Ken Hosking

Personal information
- Full name: John Kenneth Hosking
- Born: 10 March 1913 Camborne, Cornwall, England
- Died: 1999 Canterbury, Kent, England
- Batting: Unknown

Domestic team information
- 1935/36: Mysore
- 1932–1938: Cornwall

Career statistics
| Competition | First-class |
| Matches | 1 |
| Runs scored | 32 |
| Batting average | 16.00 |
| 100s/50s | 0/0 |
| Top score | 30 |
| Balls bowled | – |
| Wickets | – |
| Bowling average | – |
| 5 wickets in innings | – |
| 10 wickets in match | – |
| Best bowling | – |
| Catches/stumpings | –/– |
- Source: ESPNcricinfo, 4 January 2015

= Ken Hosking =

English cricketer

John Kenneth Hosking (10 March 1913 – 1999) was an English cricketer active in the 1930s. Hosking, whose batting and bowling styles are unknown, played in one first-class cricket match.

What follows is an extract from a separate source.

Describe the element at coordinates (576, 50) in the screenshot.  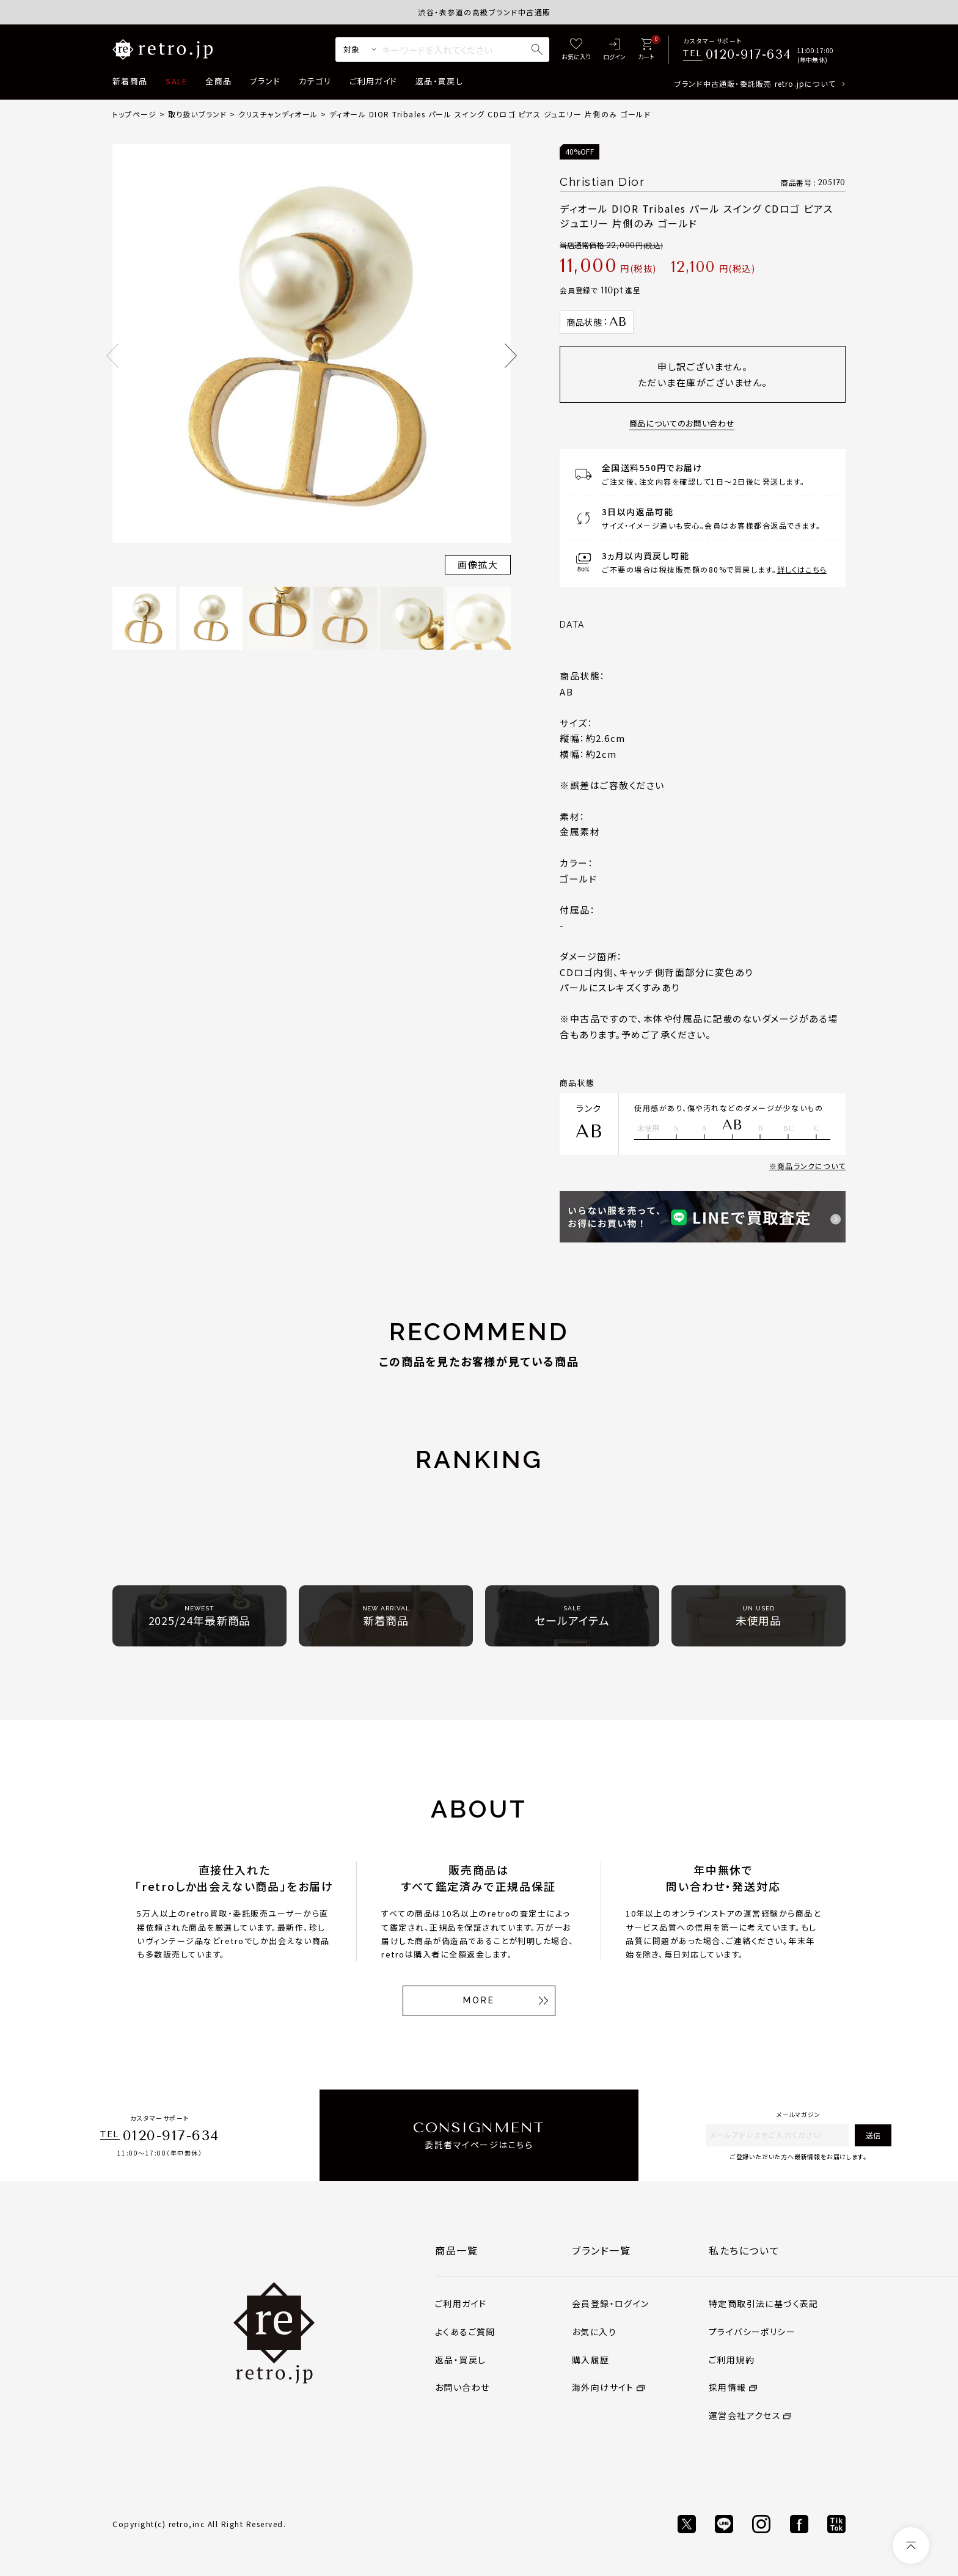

Hosking made his debut for Cornwall against the Kent Second XI in the 1932 Minor Counties Championship. He continued to play minor counties cricket for Cornwall until 1934, after which he left England for the British Raj. While there he played a single first-class match for Mysore against Madras in the 1935–36 Ranji Trophy at the Gymkhana Ground, Bangalore. He scored 30 runs in Mysore's first-innings, before being dismissed by Ram Singh, while in their second-innings he was dismissed for 2 runs by Morappakam Gopalan, with Madras winning the match by 109 runs. Upon returning to England, Hosking played eight Minor Counties Championship matches for Cornwall in 1938.